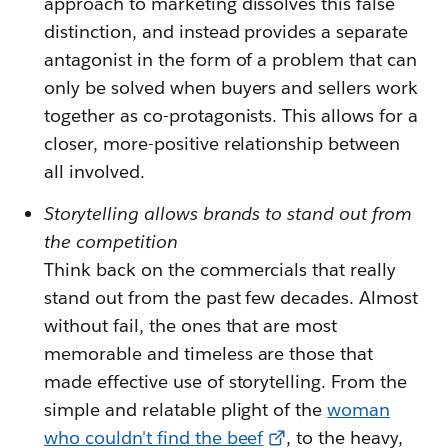
approach to marketing dissolves this false
distinction, and instead provides a separate
antagonist in the form of a problem that can
only be solved when buyers and sellers work
together as co-protagonists. This allows for a
closer, more-positive relationship between
all involved.
Storytelling allows brands to stand out from
the competition
Think back on the commercials that really
stand out from the past few decades. Almost
without fail, the ones that are most
memorable and timeless are those that
made effective use of storytelling. From the
simple and relatable plight of the
woman
who couldn't find the beef
, to the heavy,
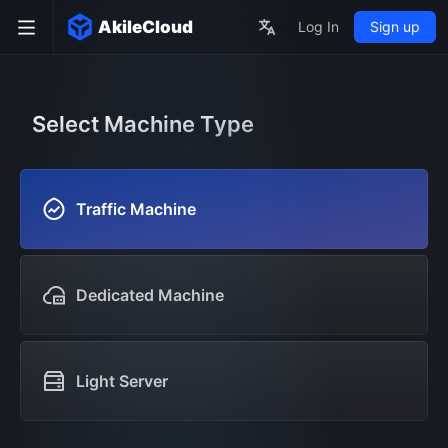
AkileCloud
Log In
Sign up
Select Machine Type
Traffic Machine
Dedicated Machine
Light Server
————————
Aim of the task:
Read the entries above, then pull out the lines that include "Machine".

Answer for the task:
Select Machine Type
Traffic Machine
Dedicated Machine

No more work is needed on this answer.